Why is this operator definition possible in Scala?

I use F # and know little about Scala, except that there are often some similarities between these languages. But, looking at the implementation of Akka threads in Scala, I noticed the use of the ~> operator in such a way that this is not possible in F # (unfortunately). I'm not talking about the "~" character, which can only be used in F # at the beginning of unary operators, this is not important.
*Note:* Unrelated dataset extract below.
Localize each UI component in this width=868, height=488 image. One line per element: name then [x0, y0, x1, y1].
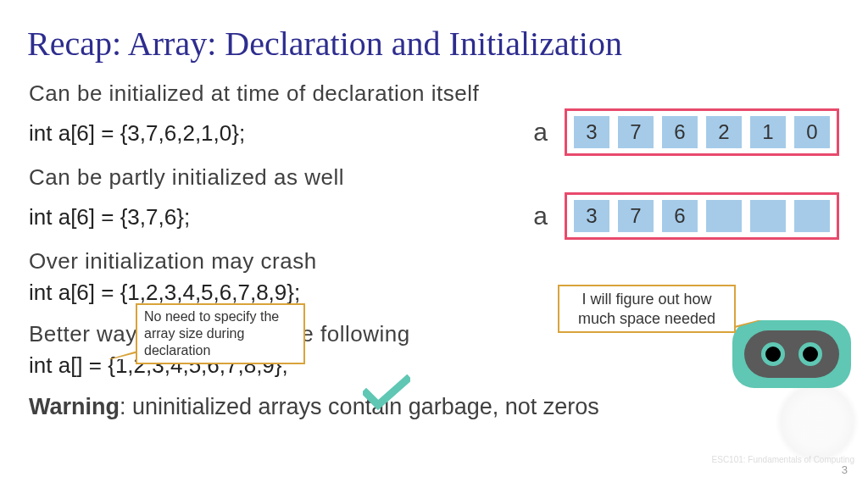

I was struck by the possibility of defining such graphs:

in ~> f1 ~> bcast ~> f2 ~> merge ~> f3 ~> out bcast ~> f4 ~> merge 

Since different elements of the graph have different types (Source, Flow, Sink), it is impossible to define a single operator in F # that will work through them. But I wonder why this is possible in Scala - is it because Scala supports the function function overloading the function (and F # does not)?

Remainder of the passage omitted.